In the Guardian, Human Rights Watch researcher Phelim Kine critiques a new book by the Chinese government, the World Health Organization and the International Olympic Committee for whitewashing the censorship of reports about contaminated milk powder during the Olympic Games in Beijing:
An official ban on reporting of “all food safety issues” during the games stifled domestic media coverage of revelations that at least 20 dairy firms were spiking milk products with the chemical melamine. That cover-up contributed to the deaths of six children and illness among 300,000 others.

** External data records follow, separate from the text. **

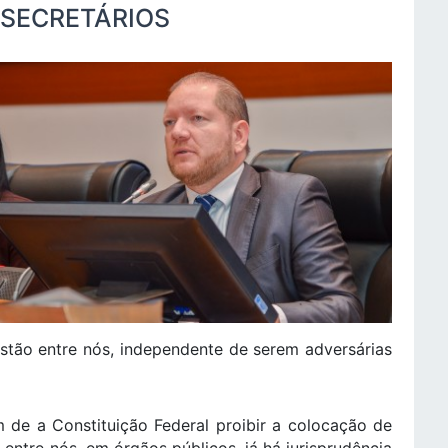
 SECRETÁRIOS
tão entre nós, independente de serem adversárias
 de a Constituição Federal proibir a colocação de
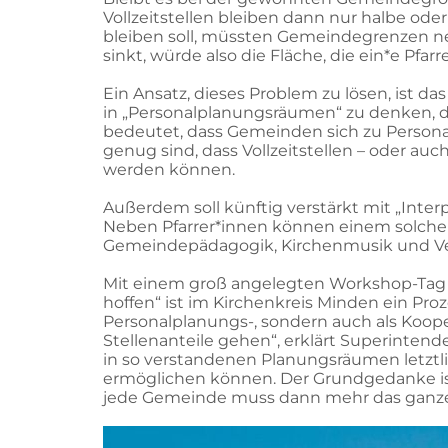
Vollzeitstellen bleiben dann nur halbe oder 
bleiben soll, müssten Gemeindegrenzen neu
sinkt, würde also die Fläche, die ein*e Pfar
Ein Ansatz, dieses Problem zu lösen, ist d
in „Personalplanungsräumen“ zu denken,
bedeutet, dass Gemeinden sich zu Perso
genug sind, dass Vollzeitstellen – oder au
werden können.
Außerdem soll künftig verstärkt mit „Interp
Neben Pfarrer*innen können einem solch
Gemeindepädagogik, Kirchenmusik und V
Mit einem groß angelegten Workshop-Tag 
hoffen“ ist im Kirchenkreis Minden ein P
Personalplanungs-, sondern auch als Koope
Stellenanteile gehen“, erklärt Superintende
in so verstandenen Planungsräumen letztl
ermöglichen können. Der Grundgedanke is
jede Gemeinde muss dann mehr das ganze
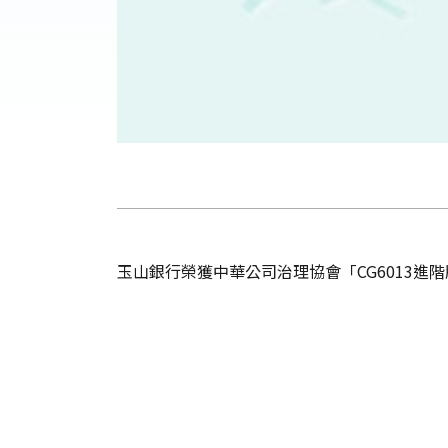
玉山銀行榮獲中華公司治理協會「CG6013進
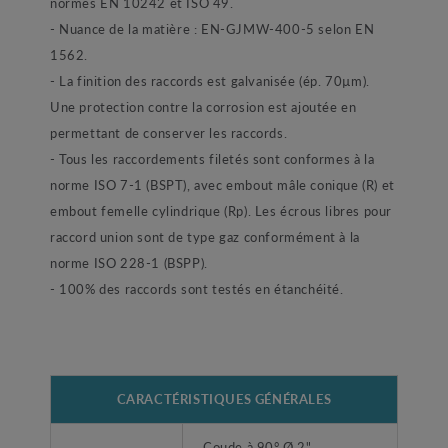
normes EN 10242 et ISO 49.
- Nuance de la matière : EN-GJMW-400-5 selon EN
1562.
- La finition des raccords est galvanisée (ép. 70µm).
Une protection contre la corrosion est ajoutée en
permettant de conserver les raccords.
- Tous les raccordements filetés sont conformes à la
norme ISO 7-1 (BSPT), avec embout mâle conique (R) et
embout femelle cylindrique (Rp). Les écrous libres pour
raccord union sont de type gaz conformément à la
norme ISO 228-1 (BSPP).
- 100% des raccords sont testés en étanchéité.
CARACTÉRISTIQUES GÉNÉRALES
Coude à 90° Ø 2"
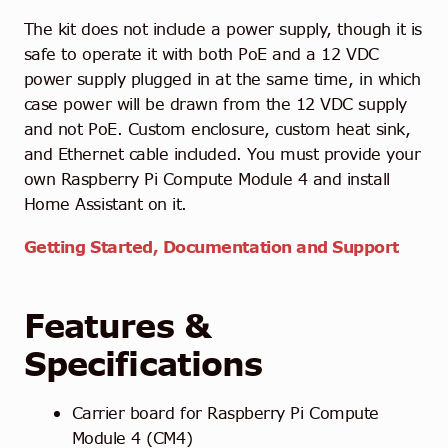
The kit does not include a power supply, though it is
safe to operate it with both PoE and a 12 VDC
power supply plugged in at the same time, in which
case power will be drawn from the 12 VDC supply
and not PoE. Custom enclosure, custom heat sink,
and Ethernet cable included. You must provide your
own Raspberry Pi Compute Module 4 and install
Home Assistant on it.
Getting Started, Documentation and Support
Features &
Specifications
Carrier board for Raspberry Pi Compute
Module 4 (CM4)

But there’s not a whisper of melamine – or of the reporting ban – in a May 2010 book jointly issued by the Chinese government, the WHO and IOC, The Health Legacy of the 2008 Beijing Olympic Games: Successes and Recommendations.
That publication instead declares that “no major outbreak of food-borne disease occurred during the Beijing Olympics”. The book describes, without irony, the Chinese government’s attention to food safety during the Beijing Olympics as “an instructive example of how mass events can be organised to promote health in a value-added way”.
The book’s introduction features tributes from the IOC president, Jacques Rogge, who praises the Beijing Olympics for providing a “lasting legacy to the benefit of the population in and around Beijing”. The WHO director-general, Margaret Chan, commends the Beijing Games for spurring “innovative measures to protect the health of visitors and the local population”.
The WHO’s and IOC’s parroting of the Chinese government’s rosy assessment of the Beijing Olympics’ health legacy doesn’t just defy the historical record. It adds insult to the injury of China’s child melamine victims by whitewashing the role of official censorship in their misery.